**PROVIDED RECORDS**
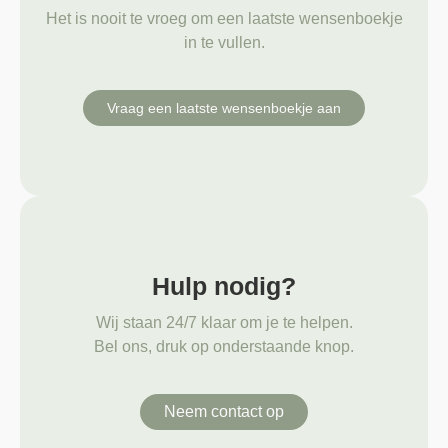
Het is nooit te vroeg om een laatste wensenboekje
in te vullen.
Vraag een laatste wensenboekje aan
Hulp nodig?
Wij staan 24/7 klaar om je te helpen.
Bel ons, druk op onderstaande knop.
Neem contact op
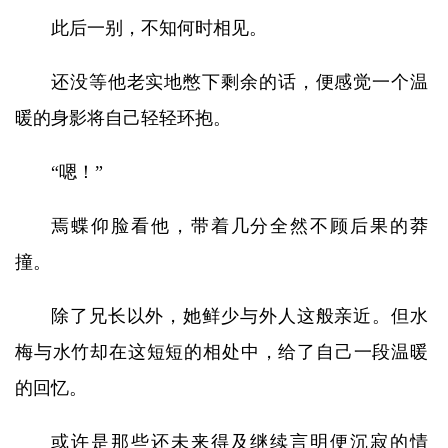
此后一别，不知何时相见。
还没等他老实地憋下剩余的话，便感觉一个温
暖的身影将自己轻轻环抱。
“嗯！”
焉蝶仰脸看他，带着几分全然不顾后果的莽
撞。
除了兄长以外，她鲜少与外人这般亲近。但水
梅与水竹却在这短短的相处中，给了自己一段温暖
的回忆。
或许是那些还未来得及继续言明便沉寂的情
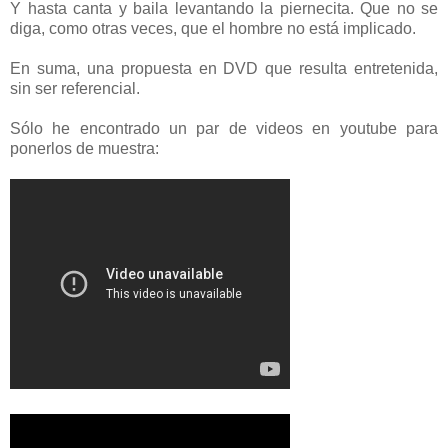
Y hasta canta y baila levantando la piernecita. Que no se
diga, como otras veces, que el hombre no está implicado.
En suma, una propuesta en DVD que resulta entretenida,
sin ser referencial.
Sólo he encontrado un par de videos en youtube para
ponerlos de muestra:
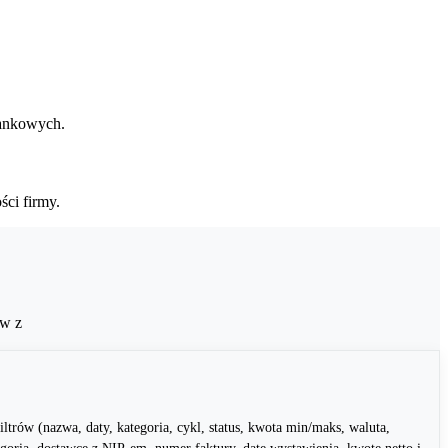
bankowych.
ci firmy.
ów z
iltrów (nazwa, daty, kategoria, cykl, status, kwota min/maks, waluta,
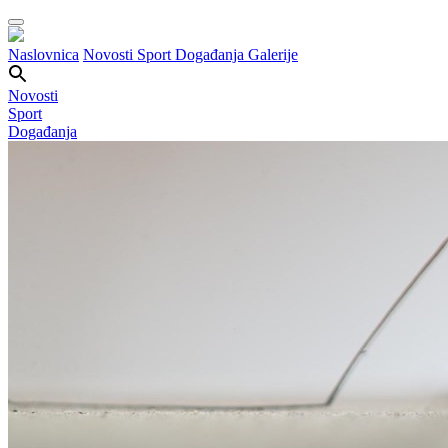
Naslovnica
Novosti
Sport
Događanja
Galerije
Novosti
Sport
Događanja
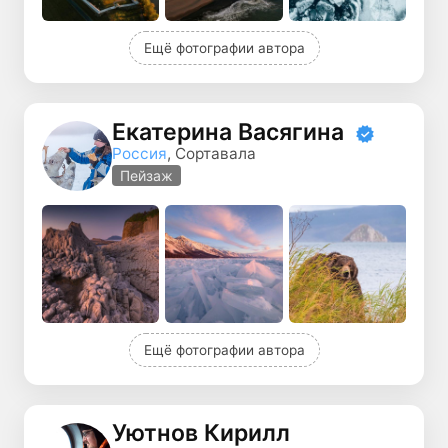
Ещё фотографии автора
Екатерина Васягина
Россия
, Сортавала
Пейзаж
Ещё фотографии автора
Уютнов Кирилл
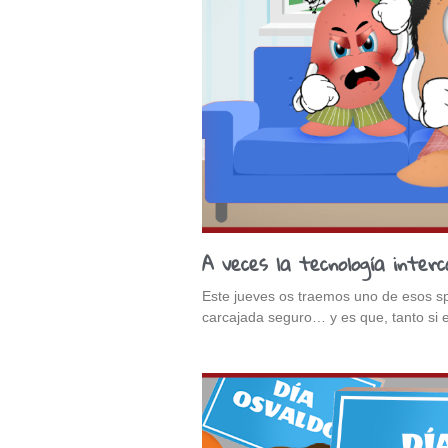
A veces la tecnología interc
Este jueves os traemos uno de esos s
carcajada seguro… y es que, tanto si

**EXERCISE OBJECTIVE**
Select every line of the material above holding the word "wensenboekje" and copy it.

**WRITTEN RESPONSE**
Het is nooit te vroeg om een laatste wensenboekje
Vraag een laatste wensenboekje aan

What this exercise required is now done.